Отца она никогда не видела, мать про него не рассказывала, да дочка и не спрашивала. Когда Насте (так звали девушку) исполнилось три года, мама вышла замуж за дядю Толю, подполковника Российской Армии. Загорелый, мускулистый, всегда гладко выбритый, он походил на персонажа крутого боевика с элементами комедии, потому что всё время говорил какими-то смешными фразами из фильмов, поговорками, прибаутками и находился почти всегда в приподнятом настроении. Зарабатывал он очень неплохо, их семья жила в достатке, они ни в чём себе не отказывали, ездили на море, в санатории и профилактории, на рыбалку и даже на стрельбище, пострелять из пистолета.
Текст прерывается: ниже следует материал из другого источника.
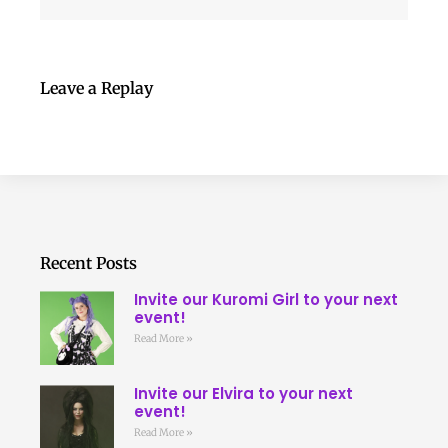
Leave a Replay
Recent Posts
Invite our Kuromi Girl to your next
event!
Read More »
Invite our Elvira to your next
event!
Read More »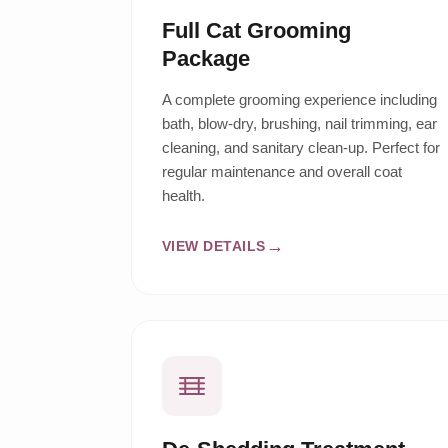
Full Cat Grooming
Package
A complete grooming experience including
bath, blow-dry, brushing, nail trimming, ear
cleaning, and sanitary clean-up. Perfect for
regular maintenance and overall coat
health.
VIEW DETAILS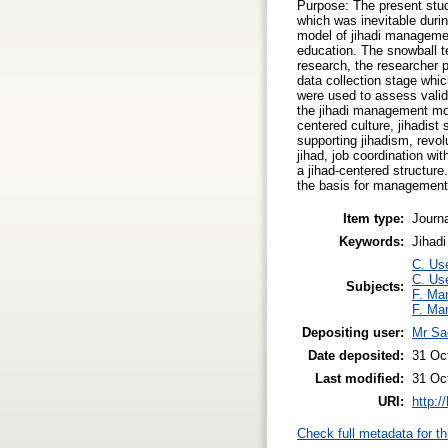
Purpose: The present stud
which was inevitable duri
model of jihadi managemen
education. The snowball t
research, the researcher 
data collection stage which
were used to assess validi
the jihadi management mod
centered culture, jihadist 
supporting jihadism, revol
jihad, job coordination wit
a jihad-centered structure
the basis for management. 
Item type:
Journa
Keywords:
Jihadi
C. Use
C. Use
Subjects:
F. Ma
F. Ma
Depositing user:
Mr Sa
Date deposited:
31 Oc
Last modified:
31 Oc
URI:
http:/
Check full metadata for th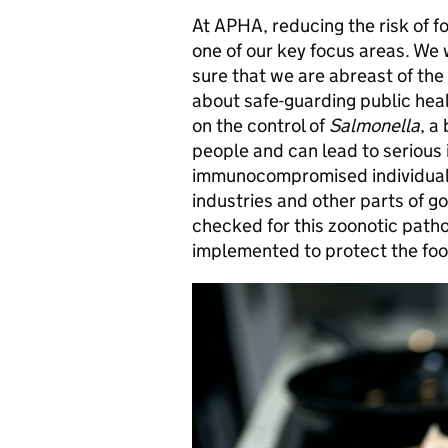
At APHA, reducing the risk of f
one of our key focus areas. We 
sure that we are abreast of th
about safe-guarding public hea
on the control of
Salmonella
, a
people and can lead to serious i
immunocompromised individuals
industries and other parts of g
checked for this zoonotic pat
implemented to protect the foo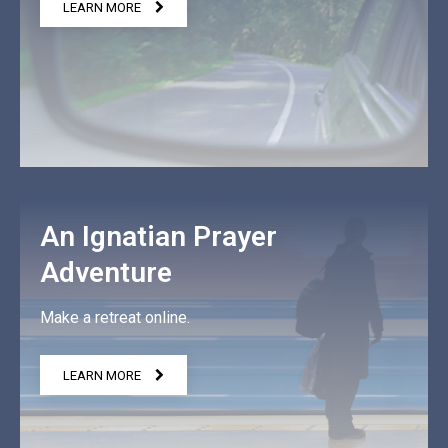
LEARN MORE
An Ignatian Prayer
Adventure
Make a retreat online.
LEARN MORE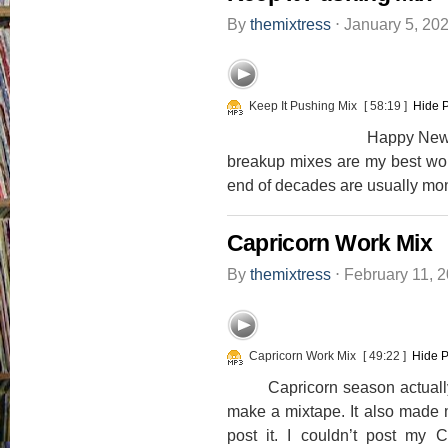
By
themixtress
⋅
January 5, 20
Keep It Pushing Mix
[ 58:19 ]
Hide 
Happy New Decade Ever
breakup mixes are my best work
end of decades are usually mon
Capricorn Work Mix
By
themixtress
⋅
February 11, 
Capricorn Work Mix
[ 49:22 ]
Hide P
Capricorn season actually m
make a mixtape. It also made m
post it. I couldn’t post my 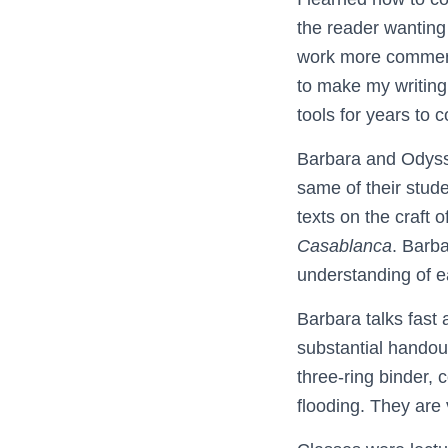
the reader wanting 
work more commerci
to make my writing
tools for years to 
Barbara and Odysse
same of their stud
texts on the craft 
Casablanca
. Barb
understanding of ea
Barbara talks fast
substantial handout
three-ring binder, 
flooding. They are 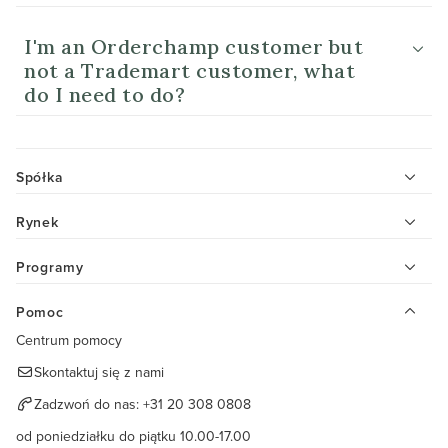
I'm an Orderchamp customer but
not a Trademart customer, what
do I need to do?
Spółka
Rynek
Programy
Pomoc
Centrum pomocy
Skontaktuj się z nami
Zadzwoń do nas:
+31 20 308 0808
od poniedziałku do piątku 10.00-17.00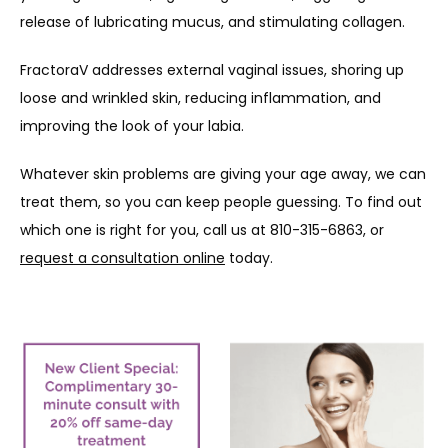
release of lubricating mucus, and stimulating collagen.
FractoraV addresses external vaginal issues, shoring up 
loose and wrinkled skin, reducing inflammation, and 
improving the look of your labia.
Whatever skin problems are giving your age away, we can 
treat them, so you can keep people guessing. To find out 
which one is right for you, call us at 810-315-6863, or 
request a consultation online
 today.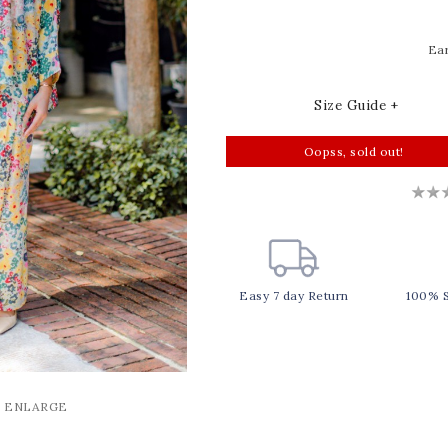
Ear
Size Guide +
Oopss, sold out!
Easy 7 day Return
100% 
O ENLARGE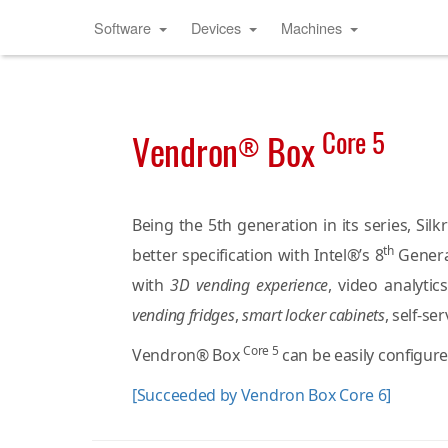
Software
Devices
Machines
Core 5
Vendron
Box
®
Being the 5th generation in its series, S
th
better specification with Intel®’s 8
Genera
with
3D vending experience
, video analyti
vending fridges
,
smart locker cabinets
, self-se
Core 5
Vendron® Box
can be easily configure
[Succeeded by Vendron Box Core 6]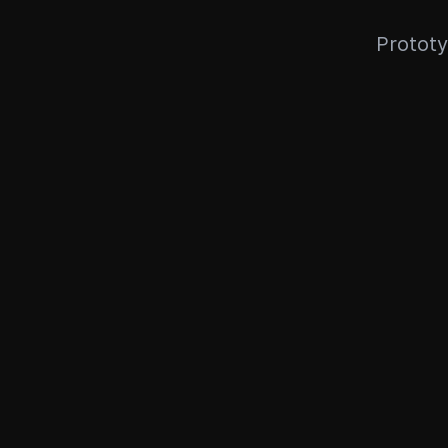
Prototy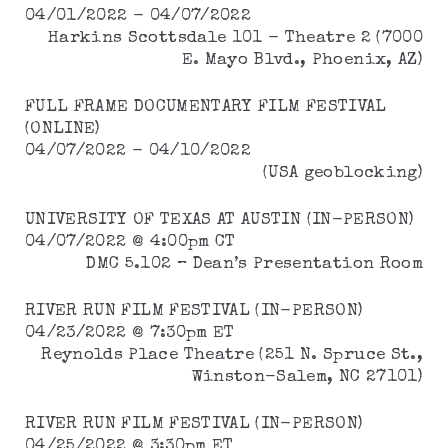
04/01/2022 - 04/07/2022
Harkins Scottsdale 101 - Theatre 2 (7000
E. Mayo Blvd., Phoenix, AZ)
FULL FRAME DOCUMENTARY FILM FESTIVAL
(ONLINE)
04/07/2022 - 04/10/2022
(USA geoblocking)
UNIVERSITY OF TEXAS AT AUSTIN (IN-PERSON)
04/07/2022 @ 4:00pm CT
DMC 5.102 – Dean’s Presentation Room
RIVER RUN FILM FESTIVAL (IN-PERSON)
04/23/2022 @ 7:30pm ET
Reynolds Place Theatre (251 N. Spruce St.,
Winston-Salem, NC 27101)
RIVER RUN FILM FESTIVAL (IN-PERSON)
04/25/2022 @ 3:30pm ET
Дядя Толя относился к Насте как к собственной дочурке, покупал ей игрушки, сладости, водил в цирк, кино, зоопарк. Он полностью заменил ей отца, его появление в её жизни стало на тот момент лучшим событием. Мама тогда работала на заводе «Красный октябрь», занимала должность заведующей лабораторией. Жизнь была полна душевного равновесия и стабильности. Однажды дядя Толя, как всегда сияющий и в хорошем расположении духа, принёс домой радостную весть:

– Мы скоро переедем в просторную трёхкомнатную квартиру, – сказал он громким натренированным голосом и, подняв указательный палец вверх, добавил: – В новом доме.

Мама и Настя заверещали, запрыгали и бросились обнимать его и расцеловывать. У мамы от радости текли слёзы. Она не могла поверить.

«Как же мне с ним повезло, – думала она. – Господи, спасибо тебе большое за всё! За него, за дочь, за квартиру, за нашу жизнь, которую ты нам подарил, за всё!»

Радости не было предела. Мама улыбалась, её походка стала лёгкой, как будто её что-то приподнимало вверх, и она как бы парила над землёй, казалось, она даже помолодела. Друзья и родственники завидовали, хотя старались всячески скрыть это, но у них плохо получалось. Сдача дома, в который они должны были переехать, планировалась через семь месяцев.

Мама и дядя Толя обсуждали продажу их двухкомнатной квартиры, в которой они все жили, дабы побыстрее расплатиться с ипотечным кредитом, взятым на покупку новой квартиры, так как это тяготило их обоих в силу воспитания, но то ли здравый смысл, то ли какое-то чутьё подсказало им этого не делать.

– Да чего нам бояться-то? – улыбался Анатолий Сергеевич. – Всё будет хорошо.

– Ну не знаю, давай оставим, чуть поднатужимся, ну, не съездим лишний раз на море. Зато запас будет, может, Насте пригодится, – говорила мама.

– Ну как скажешь, – снисходительно согласился дядя Толя.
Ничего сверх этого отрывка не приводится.